A guide to YA fiction: Hunger Games Edition

With Spoilers

Do: Create a fairly complex alternative or future earth society featuring amazing technology and an significant technology and wealth gap between those with the most and those with the least.

Do not: Fail to build a culture of the larger society that jibes with the smaller.

Do: Cast your entire story with entirely unlikeable flat characters, so long as there are one or two minor characters who are endearing, but equally as flat, to keep the reader interested.

Do not: Kill and or dismiss those characters early in the story.

Do not: Fail to really flesh those characters out beyond the most basic “good and pure” archetypes.

Do Not: Make hunting so easy!

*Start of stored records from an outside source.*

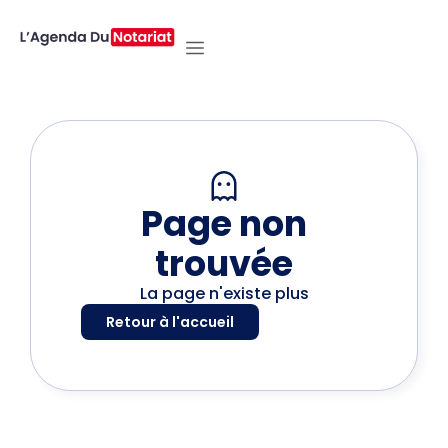
Page non
trouvée
La page n'existe plus
Retour à l'accueil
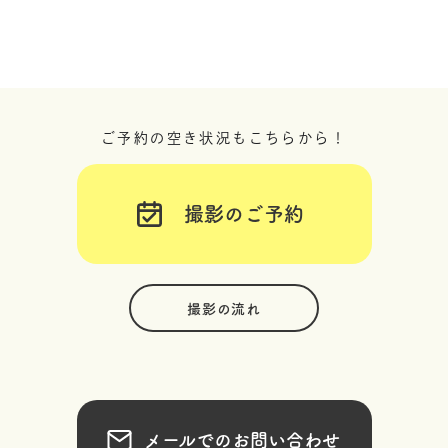
ご予約の空き状況もこちらから！
撮影のご予約
撮影の流れ
メールでのお問い合わせ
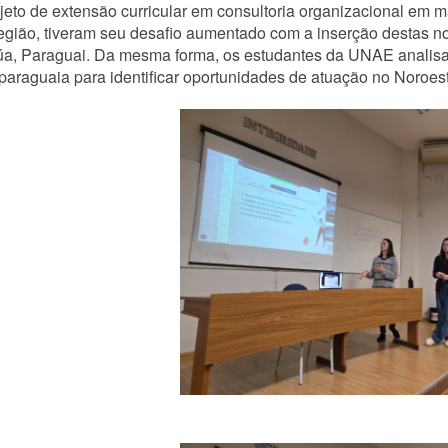
jeto de extensão curricular em consultoria organizacional em
egião, tiveram seu desafio aumentado com a inserção destas no
úa, Paraguai. Da mesma forma, os estudantes da UNAE analisa
 paraguaia para identificar oportunidades de atuação no Noroes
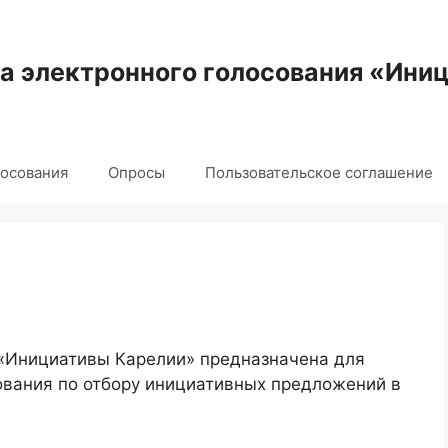
 электронного голосования «Ини
лосования
Опросы
Пользовательское соглашение
 «Инициативы Карелии» предназначена для
ования по отбору инициативных предложений в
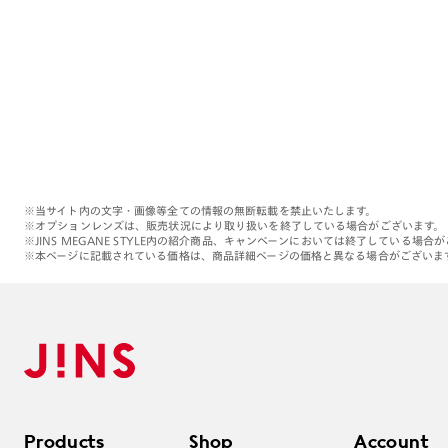
※当サイト内の文字・画像等全ての情報の無断転載を禁止いたします。
※オプションレンズは、販売状況により取り扱いを終了している場合がございます。
※JINS MEGANE STYLE内の紹介商品、キャンペーンにおいては終了している場合
※本ページに記載されている価格は、商品詳細ページの価格と異なる場合がございま
Products
Shop
Account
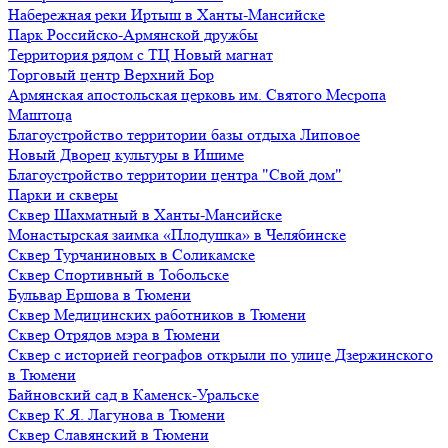
Набережная реки Иртыш в Ханты-Мансийске
Парк Российско-Армянской дружбы
Территория рядом с ТЦ Новый магнат
Торговый центр Верхний Бор
Армянская апостольская церковь им. Святого Месропа
Маштоца
Благоустройство территории базы отдыха Липовое
Нoвый Двoрeц культуры в Ишимe
Благоустройство территории центра "Свой дом"
Парки и скверы
Сквер Шахматный в Ханты-Мансийске
Монастырская заимка «Плодушка» в Челябинске
Сквер Турчаниновых в Соликамске
Сквер Спортивный в Тобольске
Бульвар Ершова в Тюмени
Сквер Медицинских работников в Тюмени
Сквер Отрядов мэра в Тюмени
Сквер с историей географов открыли по улице Дзержинского
в Тюмени
Байновский сад в Каменск-Уральске
Сквер К.Я. Лагунова в Тюмени
Сквер Славянский в Тюмени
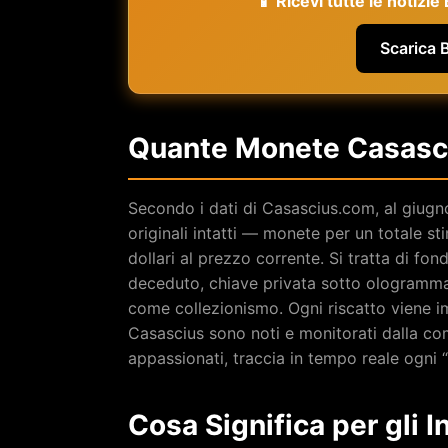
📱 Ricevi tutte le notizi
Scarica 
Quante Monete Casasci
Secondo i dati di Casascius.com, al giugn
originali intatti — monete per un totale s
dollari al prezzo corrente. Si tratta di f
deceduto, chiave privata sotto ologramm
come collezionismo. Ogni riscatto viene i
Casascius sono noti e monitorati dalla co
appassionati, traccia in tempo reale ogni “
Cosa Significa per gli In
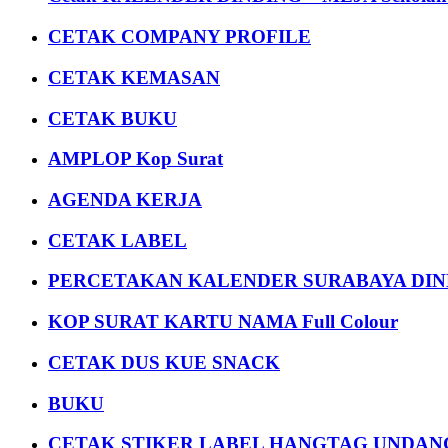
CETAK COMPANY PROFILE
CETAK KEMASAN
CETAK BUKU
AMPLOP Kop Surat
AGENDA KERJA
CETAK LABEL
PERCETAKAN KALENDER SURABAYA DIND
KOP SURAT KARTU NAMA Full Colour
CETAK DUS KUE SNACK
BUKU
CETAK STIKER LABEL HANGTAG UNDANG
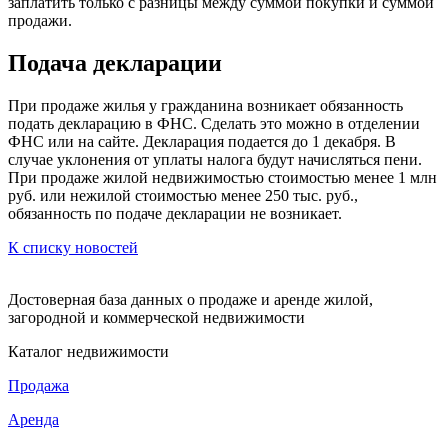
заплатить только с разницы между суммой покупки и суммой
продажи.
Подача декларации
При продаже жилья у гражданина возникает обязанность
подать декларацию в ФНС. Сделать это можно в отделении
ФНС или на сайте. Декларация подается до 1 декабря. В
случае уклонения от уплаты налога будут начисляться пени.
При продаже жилой недвижимостью стоимостью менее 1 млн
руб. или нежилой стоимостью менее 250 тыс. руб.,
обязанность по подаче декларации не возникает.
К списку новостей
Достоверная база данных о продаже и аренде жилой,
загородной и коммерческой недвижимости
Каталог недвижимости
Продажа
Аренда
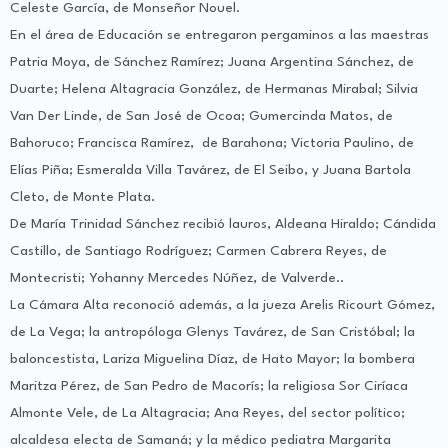
Celeste García, de Monseñor Nouel.
En el área de Educación se entregaron pergaminos a las maestras
Patria Moya, de Sánchez Ramírez; Juana Argentina Sánchez, de
Duarte; Helena Altagracia González, de Hermanas Mirabal; Silvia
Van Der Linde, de San José de Ocoa; Gumercinda Matos, de
Bahoruco; Francisca Ramírez, de Barahona; Victoria Paulino, de
Elías Piña; Esmeralda Villa Tavárez, de El Seibo, y Juana Bartola
Cleto, de Monte Plata.
De María Trinidad Sánchez recibió lauros, Aldeana Hiraldo; Cándida
Castillo, de Santiago Rodríguez; Carmen Cabrera Reyes, de
Montecristi; Yohanny Mercedes Núñez, de Valverde..
La Cámara Alta reconoció además, a la jueza Arelis Ricourt Gómez,
de La Vega; la antropóloga Glenys Tavárez, de San Cristóbal; la
baloncestista, Lariza Miguelina Díaz, de Hato Mayor; la bombera
Maritza Pérez, de San Pedro de Macorís; la religiosa Sor Ciríaca
Almonte Vele, de La Altagracia; Ana Reyes, del sector político;
alcaldesa electa de Samaná; y la médico pediatra Margarita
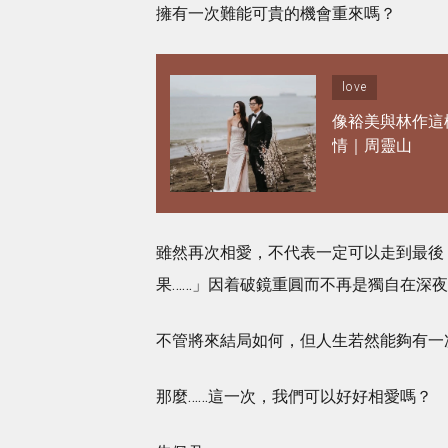
擁有一次難能可貴的機會重來嗎？
love
像裕美與林作這
情｜周靈山
雖然再次相愛，不代表一定可以走到最後
果……」因着破鏡重圓而不再是獨自在深
不管將來結局如何，但人生若然能夠有一
那麼……這一次，我們可以好好相愛嗎？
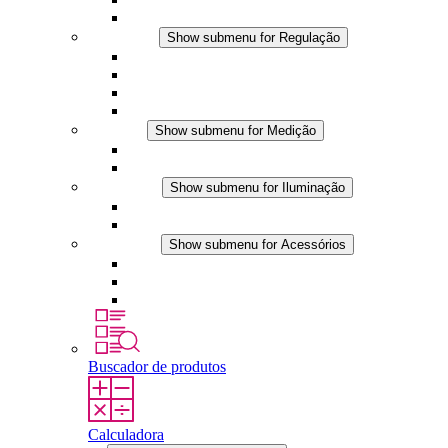
Acessórios
Regulação
Show submenu for Regulação
Termostatos
Higrostatos
Higrotermostatos
Aplicações DC
Medição
Show submenu for Medição
Produtos IO-Link
Produtos analógicos
Iluminação
Show submenu for Iluminação
Luminárias LED para painel
Aplicações DC
Acessórios
Show submenu for Acessórios
Tomadas
Dispositivos de compensação de pressão
Outros acessórios
Buscador de produtos
Calculadora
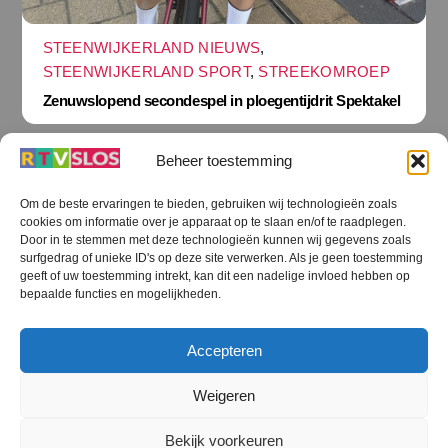
STEENWIJKERLAND NIEUWS
,
STEENWIJKERLAND SPORT
,
STREEKOMROEP
Zenuwslopend secondespel in ploegentijdrit Spektakel
Beheer toestemming
Om de beste ervaringen te bieden, gebruiken wij technologieën zoals
cookies om informatie over je apparaat op te slaan en/of te raadplegen.
Terug
Door in te stemmen met deze technologieën kunnen wij gegevens zoals
naar
boven
surfgedrag of unieke ID's op deze site verwerken. Als je geen toestemming
geeft of uw toestemming intrekt, kan dit een nadelige invloed hebben op
RTV SLOS
bepaalde functies en mogelijkheden.
Colofon
Klachten
Privacy verklaring
Disclaimer
Accepteren
Voorwaarden WiFi
RTV SLOS ANBI
Contact
Cookiebeleid (EU)
Terms and Conditions
Weigeren
©
RTV SLOS
2026
Bekijk voorkeuren
All Rights Reserved.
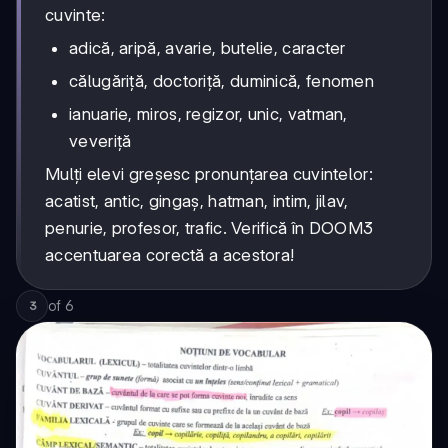
cuvinte:
adică, aripă, avarie, butelie, caracter
călugăriță, doctoriță, duminică, fenomen
ianuarie, miros, regizor, unic, vatman,
veveriță
Mulți elevi greșesc pronunțarea cuvintelor:
acatist, antic, gingaș, hatman, intim, jilav,
penurie, profesor, trafic. Verifică în DOOM3
accentuarea corectă a acestora!
of
6
3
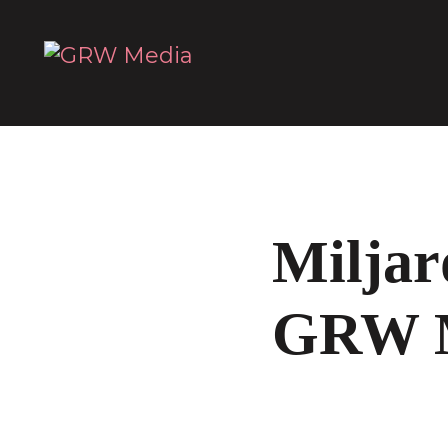
Miljar
GRW 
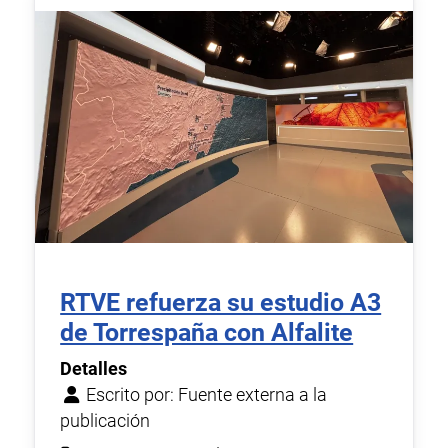
RTVE refuerza su estudio A3
de Torrespaña con Alfalite
Detalles
Escrito por:
Fuente externa a la
publicación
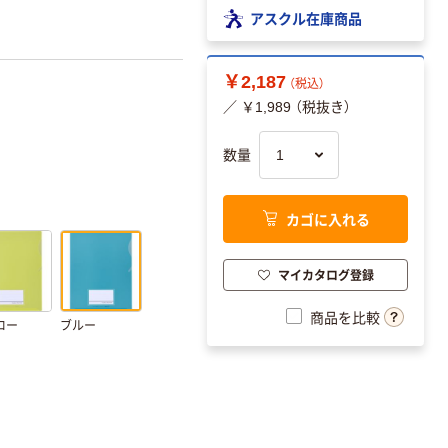
アスクル在庫商品
￥2,187
（税込）
／ ￥1,989 （税抜き）
数量
カゴに入れる
マイカタログ登録
商品を比較
ロー
ブルー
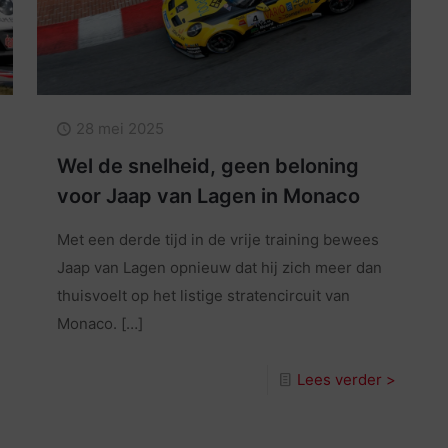
28 mei 2025
Wel de snelheid, geen beloning
voor Jaap van Lagen in Monaco
Met een derde tijd in de vrije training bewees
Jaap van Lagen opnieuw dat hij zich meer dan
thuisvoelt op het listige stratencircuit van
Monaco.
[…]
Lees verder >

Even if you’re really really good at it, sometimes you can’t just go out and catch two rabbits and a fat squirrel just because you’re that awesome.

Do: Put your characters into grueling, fight-for-their-life situations where everything seems impossible and there seems to be no way out.

Do not: Bring that situation to an incredible climax with your heroes standing on top of a giant thanksgiving cornucopia surrounded by werewolf clones of their previously defeated enemies. I mean, really?

Do: End the story with a dramatic self-sacrifice on the part of one or both of the major characters.

Do not: Fail to pull the trigger on that self-sacrifice.

Do not: Suddenly turn your heroic bad-ass into a sniveling love-sick puppy dog.

Do: End on a cliffhanger so I have to read the next book, even though, really, who cares?